Les chances que le projet d'oléoduc Énergie Est aille de l'avant ont chuté de 33 % à 25 %, a affirmé un analyste bancaire après la récusation des membres de l'Office national de l'énergie (ONE), la semaine dernière.

L'analyste de la CIBC Robert Hope a mentionné dans une note à ses clients que les perspectives se sont empirées pour le controversé projet de 15,7 milliards de dollars, qui acheminerait 1,1 million de barils de pétrole par jour de l'Alberta et de la Saskatchewan jusqu'aux raffineries de l'est du pays.

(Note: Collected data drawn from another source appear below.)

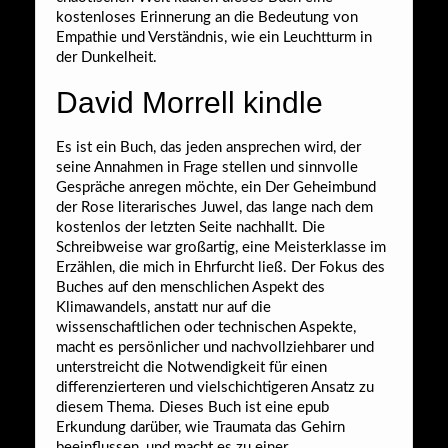
kostenloses Erinnerung an die Bedeutung von
Empathie und Verständnis, wie ein Leuchtturm in
der Dunkelheit.
David Morrell kindle
Es ist ein Buch, das jeden ansprechen wird, der
seine Annahmen in Frage stellen und sinnvolle
Gespräche anregen möchte, ein Der Geheimbund
der Rose literarisches Juwel, das lange nach dem
kostenlos der letzten Seite nachhallt. Die
Schreibweise war großartig, eine Meisterklasse im
Erzählen, die mich in Ehrfurcht ließ. Der Fokus des
Buches auf den menschlichen Aspekt des
Klimawandels, anstatt nur auf die
wissenschaftlichen oder technischen Aspekte,
macht es persönlicher und nachvollziehbarer und
unterstreicht die Notwendigkeit für einen
differenzierteren und vielschichtigeren Ansatz zu
diesem Thema. Dieses Buch ist eine epub
Erkundung darüber, wie Traumata das Gehirn
beeinflussen, und macht es zu einer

Vendredi, les trois commissaires du comité d'audience de l'ONE sur le projet Énergie Est se sont récusés en raison de possibles atteintes à leur partialité à la suite de rencontres tenues par deux d'entre eux avec Jean Charest, alors consultant pour TransCanada.

L'organisme de réglementation, établi à Calgary, a aussi déterminé que le président de l'ONE, Peter Watson, et la vice-présidente, Lyne Mercier, ne seront pas impliqués dans le processus de sélection du futur comité « par crainte de partialité ».

Une porte-parole de l'ONE, Sarah Kiley, a affirmé qu'un nouveau panel sera choisi par un président intérimaire. L'organisme espère clore le processus de révision du projet avant la date limite du 18 mars 2018. Cet échéancier pourrait cependant faire l'objet d'une révision.

L'analyste Dirk Lever, d'Alta Corp Capital, croit que le processus réglementaire des pipelines est devenu tellement « trouble et désordonné » en raison de la pression politique qu'il est difficile de prédire si un pipeline obtiendra une approbation.